Premier dimanche du mois. Musées gratuits. Je choisis le Rath.

Les merveilles de Giacometti à peine remballées, l'exposition "Voici un dessin Suisse" s'invite chez le voisin du Grand Théâtre.

Trente ans après l'exposition "Le Dessin Suisse", le musée Rath accueille une quarantaine d'artistes helvétiques autour du dessin mais pas que. Installation, animation, Street Art, art numérique, art monumental : le médium a évolué.

Et je ne peux que vous conseillez d'aller y faire un tour. Quelques oeuvres m'ont particulièrement plu :

Le réalisme des dessins de Marcel Gähler, dont les cadrages resserrés, le grain et les flous donnent à croire qu'il s'agit d'une séquence vidéo photographiée sur une vieille télé.
Une esthétique magnifique.



L'installation de Zilla Leutenegger, Corridor, mélange dessin, vidéo et volume. Un portrait de l'artiste est assis sous un escalier, plongé en pleine réflexion. Humour et poésie.

Les points lumineux traçant un paysage nocturne d'Ante Timmermans grâce à une simple feuille perforée et un rétroprojectuer. Illusion magique.

Et puis le travail de Marc Bauer (qui avait participé à l'espèce de chose mélancolie il y a quelques mois au mamco). Très sombres, ses dessins racontent des histoires fragmentées, puisants dans les souvenirs imaginaires et collectifs.

Et pleins d'autres.
Jusqu'au 15 Août.

(l'article est aussi disponible sur l'Aïe-Genda)

Giacometti

Je connaissais ses statues filiformes et son regard franc sur les billets de 100. Profitant de la gratuité des musées le premier dimanche du mois, j'ai découvert l'intégralité de l'oeuvre d'Alberto Giacometti.

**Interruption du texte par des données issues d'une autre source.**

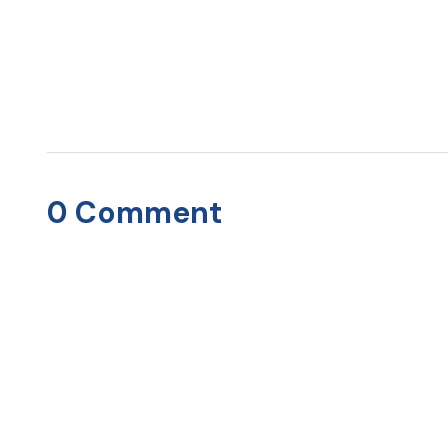
0 Comment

Après avoir suivi des études d'art (à Genève !) Giacometti est confronté à l'impossibilité de représenter d'après nature. Ses travaux commencent alors à se styliser, influencés par l'art primitif.
De cette période sont exposées des sculptures tels que la Femme-cuillère (à droite) et la Tête qui regarde.

Puis, Giacometti se concentre sur l'être humain. Sans vouloir se soumettre aux règles classiques, il cherche à restituer ses modèles le plus justement possible.

Et ses statues rétrécissent, traduisant le désir de l'artiste de représenter "l'image de sa propre perception intérieure".
Les minuscules sculptures de son neveu posées sur des socles immenses m'ont simplement donné le vertige...


Arrive le temps des silhouettes allongées, amincies. Alberto Giacometti n'est clairement plus dans la représentation du visuel, mais du sensoriel. Dénudées de leur pesanteur, elles s'opposent aux miniatures angoissantes, proposant une fin heureuse et légère.


J'ai aussi pu découvrir ses peintures, si sombres et si belles. Il gribouillait tout, tout le temps, obsédé par ses recherches...

J'en suis ressortie toute émue et trempée (il pleuvait).